I know this question has been asked many times:
Caddy - How to disable https only for one domain
Disable caddy ssl to enable a deploy to Cloud Run through Gitlab CI
Caddy - Setting HTTPS on local domain
How can I disable TLS when running from Docker?
How to serve both http and https with Caddy?
but here is my problem.
Setup
I created a new Api Platform project following their documentation.

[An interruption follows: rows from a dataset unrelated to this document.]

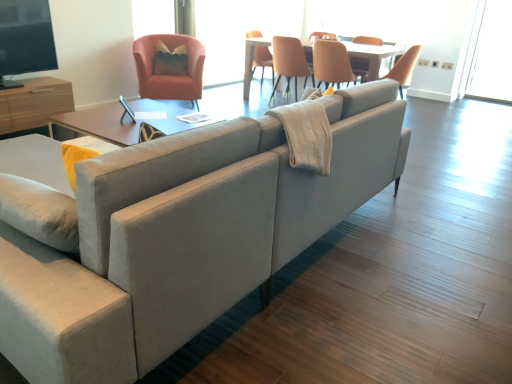 Question: Would you consider transparent glass window screen at upper center, which is the 1th window screen from left to right, to be distant from matte orange chair at upper center, which is the 2th chair from right to left?

Choices:
 (A) no
 (B) yes

Answer: (B)

Question: From a real-world perspective, is transparent glass window screen at upper center, the third window screen in the right-to-left sequence, on matte orange chair at upper center, which is the 2th chair from right to left?

Choices:
 (A) no
 (B) yes

Answer: (B)

Question: Does transparent glass window screen at upper center, which is the 1th window screen from left to right, touch matte orange chair at upper center, which ranks as the second chair in left-to-right order?

Choices:
 (A) no
 (B) yes

Answer: (A)

Question: Is transparent glass window screen at upper center, which is the 1th window screen from left to right, located outside matte orange chair at upper center, which is the 2th chair from right to left?

Choices:
 (A) yes
 (B) no

Answer: (A)

Question: From a real-world perspective, is transparent glass window screen at upper center, the third window screen in the right-to-left sequence, positioned under matte orange chair at upper center, which ranks as the second chair in left-to-right order, based on gravity?

Choices:
 (A) no
 (B) yes

Answer: (A)

Question: Is transparent glass window screen at upper center, the third window screen in the right-to-left sequence, inside the boundaries of leather-like beige chair at center, the 1th chair viewed from the right, or outside?

Choices:
 (A) inside
 (B) outside

Answer: (B)

Question: Based on their positions, is transparent glass window screen at upper center, the third window screen in the right-to-left sequence, located to the left or right of leather-like beige chair at center, marked as the third chair in a left-to-right arrangement?

Choices:
 (A) right
 (B) left

Answer: (B)

Question: Considering the positions of transparent glass window screen at upper center, the third window screen in the right-to-left sequence, and leather-like beige chair at center, the 1th chair viewed from the right, in the image, is transparent glass window screen at upper center, the third window screen in the right-to-left sequence, taller or shorter than leather-like beige chair at center, the 1th chair viewed from the right,?

Choices:
 (A) tall
 (B) short

Answer: (B)

Question: From the image's perspective, is transparent glass window screen at upper center, the third window screen in the right-to-left sequence, located above or below leather-like beige chair at center, marked as the third chair in a left-to-right arrangement?

Choices:
 (A) above
 (B) below

Answer: (A)

Question: Is point (274, 39) positioned closer to the camera than point (482, 97)?

Choices:
 (A) farther
 (B) closer

Answer: (B)

Question: Relative to transparent glass window at upper right, the first window screen positioned from the right, is matte orange chair at upper center, which ranks as the second chair in left-to-right order, in front or behind?

Choices:
 (A) front
 (B) behind

Answer: (A)

Question: Is matte orange chair at upper center, which ranks as the second chair in left-to-right order, bigger or smaller than transparent glass window at upper right, the first window screen positioned from the right?

Choices:
 (A) small
 (B) big

Answer: (B)

Question: From a real-world perspective, is matte orange chair at upper center, which is the 2th chair from right to left, above or below transparent glass window at upper right, which is counted as the 3th window screen, starting from the left?

Choices:
 (A) below
 (B) above

Answer: (A)

Question: In terms of height, does wooden entertainment center at left, marked as the 1th entertainment center in a bottom-to-top arrangement, look taller or shorter compared to matte black tv at upper left, which ranks as the 1th entertainment center in top-to-bottom order?

Choices:
 (A) tall
 (B) short

Answer: (B)

Question: Does point (40, 99) appear closer or farther from the camera than point (36, 122)?

Choices:
 (A) closer
 (B) farther

Answer: (B) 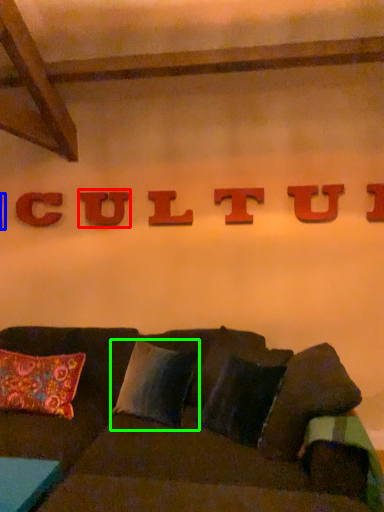 Question: Which object is the farthest from letter (highlighted by a red box)? Choose among these: letter (highlighted by a blue box) or pillow (highlighted by a green box).

Choices:
 (A) letter
 (B) pillow

Answer: (B) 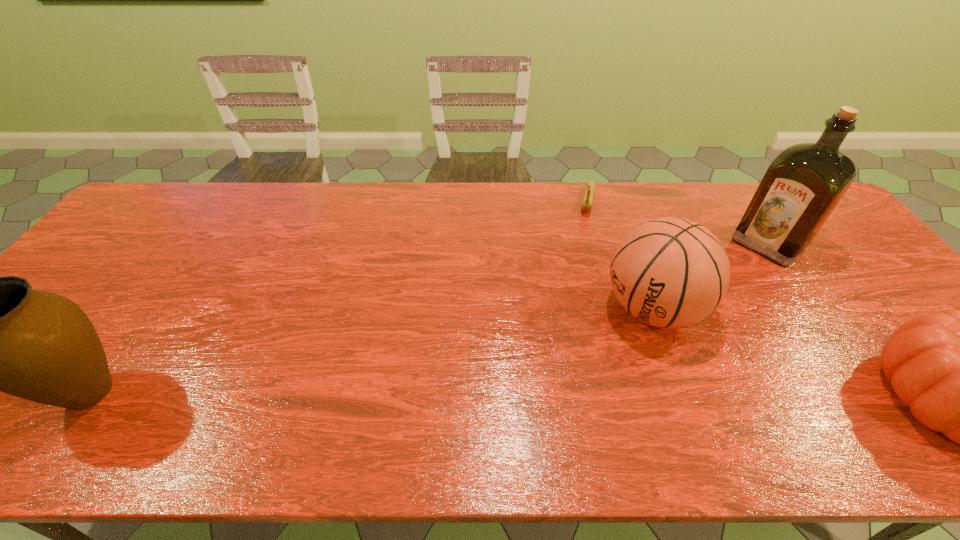 Locate an element on the screen. free space on the desktop that is between the urn and the pumpkin and is positioned on the surface of the basketball near the brand logo is located at coordinates (527, 396).

Locate an element on the screen. Image resolution: width=960 pixels, height=540 pixels. free space on the desktop that is between the leftmost object and the pumpkin and is positioned at the stem of the shortest object is located at coordinates click(543, 397).

Where is `free spot on the desktop that is between the leftmost object and the second shortest object and is positioned on the label of the liquor`? This screenshot has width=960, height=540. free spot on the desktop that is between the leftmost object and the second shortest object and is positioned on the label of the liquor is located at coordinates (603, 397). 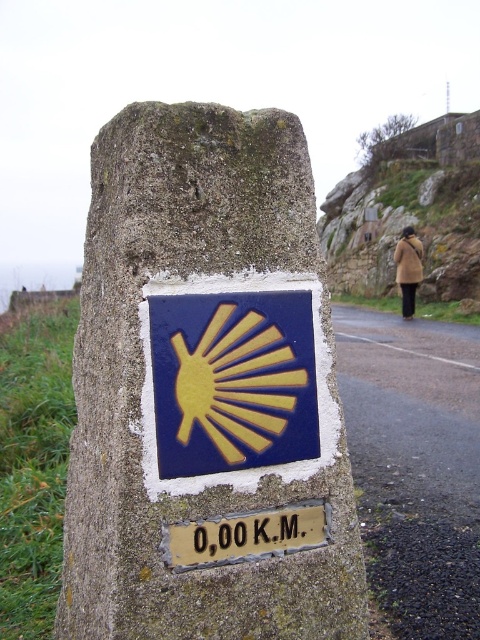 Question: Which object is closer to the camera taking this photo?

Choices:
 (A) black plastic sign at center
 (B) brown woolen coat at center-right
 (C) stone at center
 (D) goldmaterial/textureplaque at lower center

Answer: (C)

Question: Is stone at center thinner than goldmaterial/textureplaque at lower center?

Choices:
 (A) no
 (B) yes

Answer: (A)

Question: Is stone at center above brown woolen coat at center-right?

Choices:
 (A) no
 (B) yes

Answer: (A)

Question: Can you confirm if goldmaterial/textureplaque at lower center is thinner than black plastic sign at center?

Choices:
 (A) yes
 (B) no

Answer: (B)

Question: Which is nearer to the goldmaterial/textureplaque at lower center?

Choices:
 (A) stone at center
 (B) black plastic sign at center
 (C) brown woolen coat at center-right

Answer: (B)

Question: Which of the following is the closest to the observer?

Choices:
 (A) stone at center
 (B) brown woolen coat at center-right
 (C) black plastic sign at center
 (D) goldmaterial/textureplaque at lower center

Answer: (A) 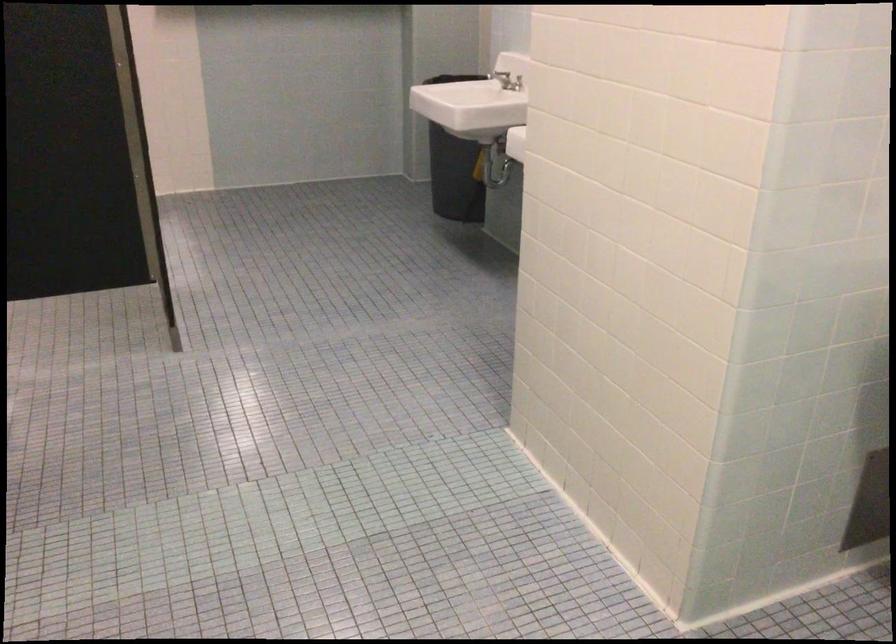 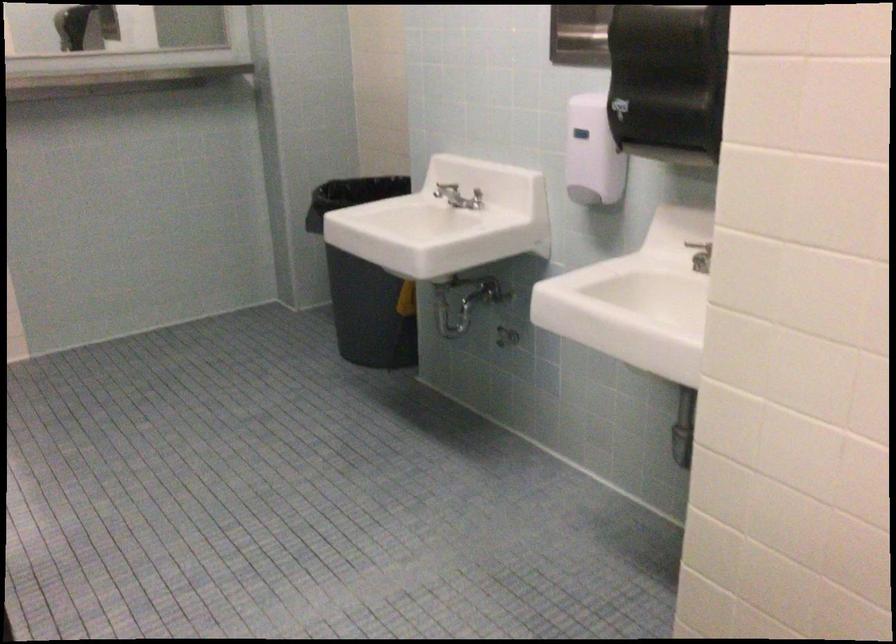 Which direction would the cameraman need to move to produce the second image?

The cameraman walked toward left, forward.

The easiest and most powerful way to get started is to download the API Platform distribution
I downloaded the release 2.5.6 in which we can find:
a docker-compose
a Dockerfile
a Caddyfile
and many others files.
docker-compose
I slightly change the docker compose file by removing the pwa service and PostgreSQL:
version: "3.4"
services:
php:
build:
context: ./api
target: api_platform_php
restart: unless-stopped
env_file:
- api/.env
volumes:
- php_socket:/var/run/php
healthcheck:
interval: 10s
timeout: 3s
retries: 3
start_period: 30s
caddy:
build:
context: api/
target: api_platform_caddy
env_file:
- api/.env
depends_on:
- php
environment:
MERCURE_PUBLISHER_JWT_KEY: ${MERCURE_PUBLISHER_JWT_KEY:-!ChangeMe!}
MERCURE_SUBSCRIBER_JWT_KEY: ${MERCURE_SUBSCRIBER_JWT_KEY:-!ChangeMe!}
restart: unless-stopped
volumes:
- php_socket:/var/run/php
- caddy_data:/data
- caddy_config:/config
ports:
# HTTP
- target: 80
published: 80
protocol: tcp
# HTTPS
- target: 443
published: 443
protocol: tcp
# HTTP/3
- target: 443
published: 443
protocol: udp
volumes:
php_socket:
caddy_data:
caddy_config:
Dockerfile
No changes
Caddyfile
Slight change by commenting the line reverse_proxy #pwa http://{$PWA_UPSTREAM}
{
# Debug
{$DEBUG}
# HTTP/3 support
servers {
protocol {
experimental_http3
}
}
}
{$SERVER_NAME}
log
# Matches requests for HTML documents, for static files and for Next.js files,
# except for known API paths and paths with extensions handled by API Platform
#pwa expression `(
{header.Accept}.matches("\\btext/html\\b")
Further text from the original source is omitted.